I trust the NOW brand, so if they have a supplement I want, I usually buy it from them. It also helps that they are relatively inexpensive. Quality of brands can be researched at labdoor.com.

2 Likes

It will be interesting to see if glycine reduces his homocysteine levels, though it seems that a 2 gram dose may be too low.

2 Likes

The price has come down on NACET. Until recently it was sold as a powder research chemical. Now it’s available in capsules as a supplement on Amazon. There isn’t a whole lot of research using it yet. But one key study seemed to establish that it replinishes glutathione to eye cells much better than NAC.

1 Like

At his age, 2-3 g are needed as a top off. As he gets older he’ll need more based on the research. By the time he is 60, hell probably need 5-6 g.

1 Like

How much NACET are you taking? I’m thinking I may take 100 mg every 8 hours.

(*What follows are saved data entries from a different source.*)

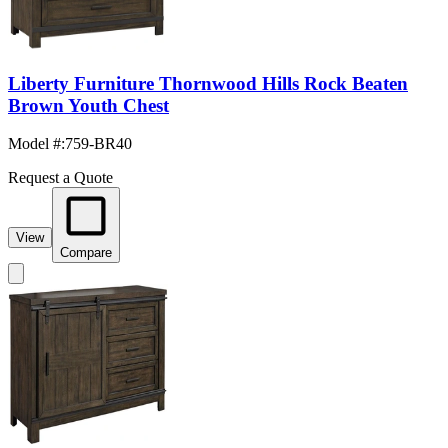
Liberty Furniture Thornwood Hills Rock Beaten
Brown Youth Chest
Model #
:
759-BR40
Request a Quote
View
Compare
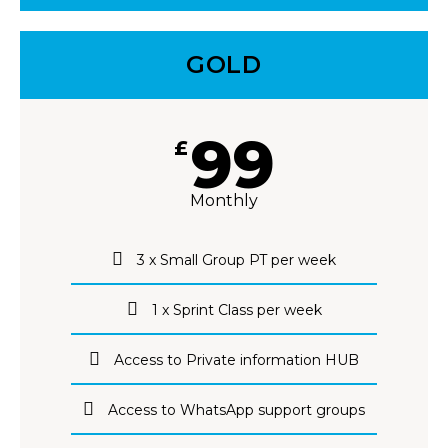
GOLD
99
£
Monthly
3 x Small Group PT per week
1 x Sprint Class per week
Access to Private information HUB
Access to WhatsApp support groups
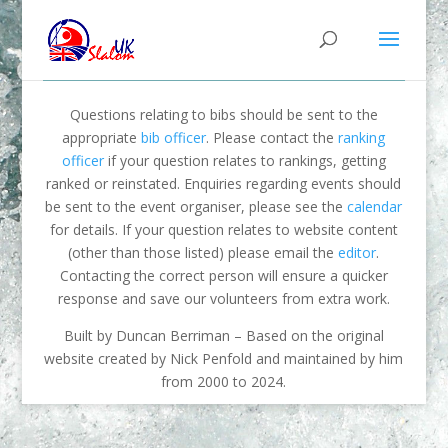
Questions relating to bibs should be sent to the
appropriate
bib officer
. Please contact the
ranking
officer
if your question relates to rankings, getting
ranked or reinstated. Enquiries regarding events should
be sent to the event organiser, please see the
calendar
for details. If your question relates to website content
(other than those listed) please email the
editor
.
Contacting the correct person will ensure a quicker
response and save our volunteers from extra work.
Built by Duncan Berriman – Based on the original
website created by Nick Penfold and maintained by him
from 2000 to 2024.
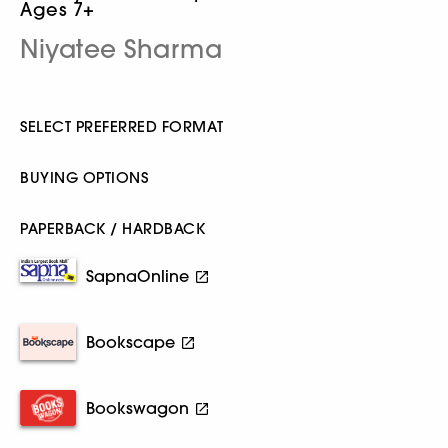
Ages 7+
Niyatee Sharma
SELECT PREFERRED FORMAT
BUYING OPTIONS
PAPERBACK / HARDBACK
SapnaOnline
Bookscape
Bookswagon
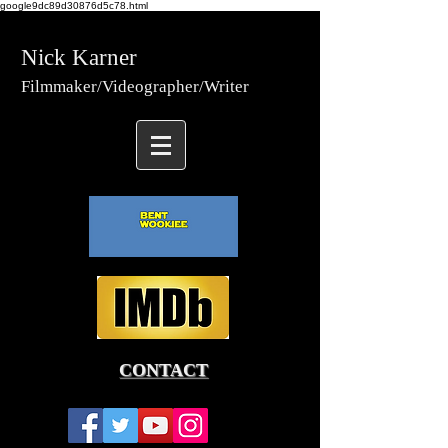
google9dc89d30876d5c78.html
Nick Karner
Fi
lmmaker/Video
grapher/
Writer
CONTACT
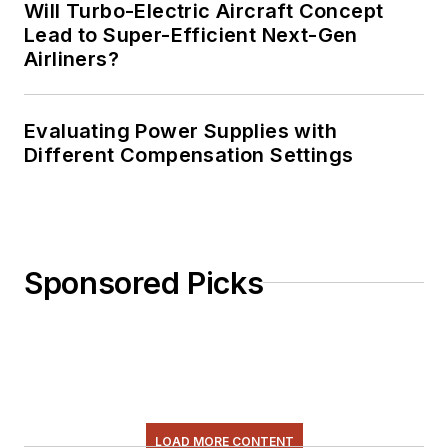
Will Turbo-Electric Aircraft Concept
Lead to Super-Efficient Next-Gen
Airliners?
Evaluating Power Supplies with
Different Compensation Settings
Sponsored Picks
LOAD MORE CONTENT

I’ve read studies suggesting that we have a chronic glycine deficit of 10 grams per day.

3 Likes

You can’t really know for sure. However, although it only increased lifespan by about 6% in mice, in rats there was a profound increase in median and maximum lifespan. Around 30% for both when fed glycine at 8% of diet.

https://scholar.google.com/scholar_lookup?journal=The+FASEB+Journal&title=Dietary+glycine+supplementation+mimics+lifespan+extension+by+dietary+methionine+restriction+in+Fisher+344+rats&volume=25&publication_year=2011&pages=528&#d=gs_qabs&t=1673995824248&u=%23p%3DH9cYPkKLxgEJ

2 Likes

GlyNAC supplementation for 24 weeks in Older Adults (OA) corrected RBC-GSH deficiency, OxS, and mitochondrial dysfunction; and improved inflammation, endothelial dysfunction, insulin-resistance, genomic-damage, cognition, strength, gait-speed, and exercise capacity; and lowered body-fat and waist-circumference. However, benefits declined after stopping GlyNAC supplementation for 12 weeks.

OAs were provided capsules of glycine (1.33 mmol/kg/day) and cysteine (0.81 mmol/kg/day, provided as N-acetylcysteine [NAC]) prepared by a licensed pharmacist, and replenished every 4-weeks for 24-weeks. Compliance with GlyNAC supplementation was assessed with phone calls and capsule-counting every 4-weeks when OA returned to collect GlyNAC capsules for the next 4-weeks, and to have blood drawn for monitoring renal (creatinine) and liver function (as ALT and AST).

Can someone help with the math for how many grams daily? My calculations are not working out right.